**YOUR GOAL:** Below are records to reproduce in full; copy them exactly but keep the pictures out.
------ RECORDS SHOWN
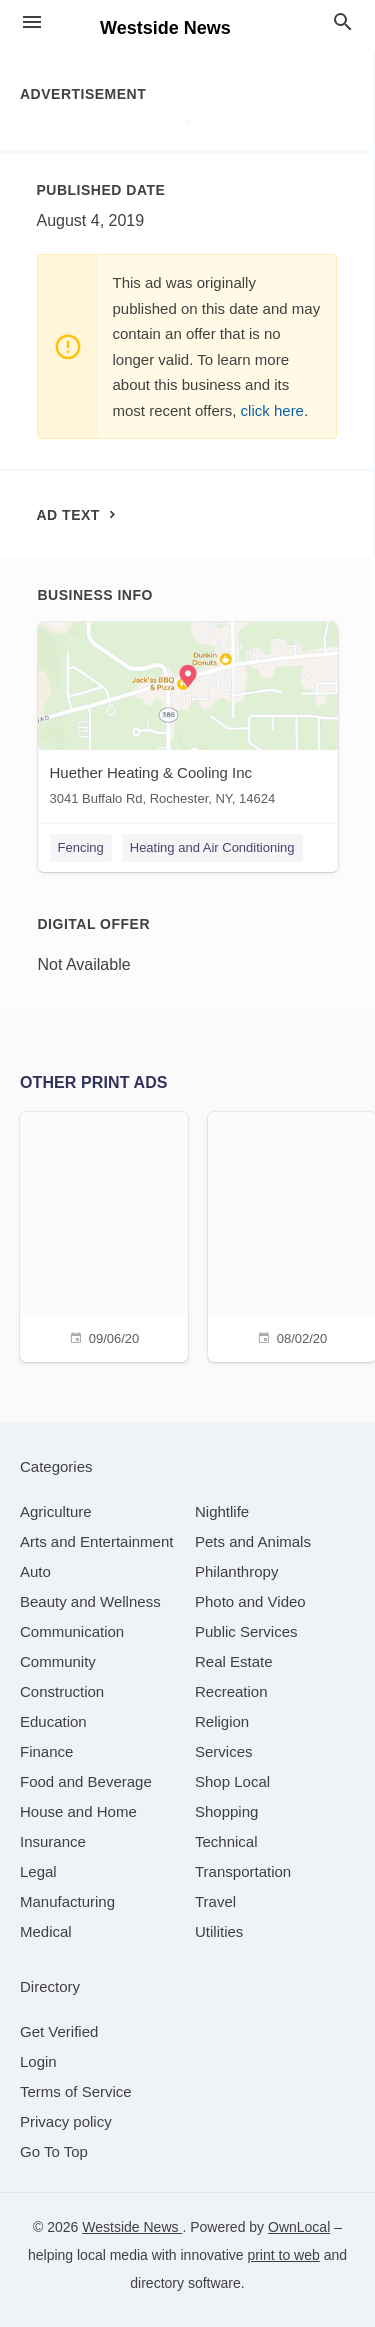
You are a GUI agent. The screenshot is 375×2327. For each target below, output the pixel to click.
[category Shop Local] (232, 1781)
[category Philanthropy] (236, 1571)
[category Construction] (62, 1691)
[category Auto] (35, 1571)
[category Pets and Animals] (253, 1541)
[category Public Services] (246, 1631)
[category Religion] (222, 1721)
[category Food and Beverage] (86, 1781)
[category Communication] (72, 1631)
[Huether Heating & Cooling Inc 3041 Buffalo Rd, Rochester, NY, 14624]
------------
**TASK ANSWER:**
You are a GUI agent. The screenshot is 375×2327. For each target below, output the pixel to click.
[category Shop Local] (232, 1781)
[category Philanthropy] (236, 1571)
[category Construction] (62, 1691)
[category Auto] (35, 1571)
[category Pets and Animals] (253, 1541)
[category Public Services] (246, 1631)
[category Religion] (222, 1721)
[category Food and Beverage] (86, 1781)
[category Communication] (72, 1631)
[Huether Heating & Cooling Inc 3041 Buffalo Rd, Rochester, NY, 14624]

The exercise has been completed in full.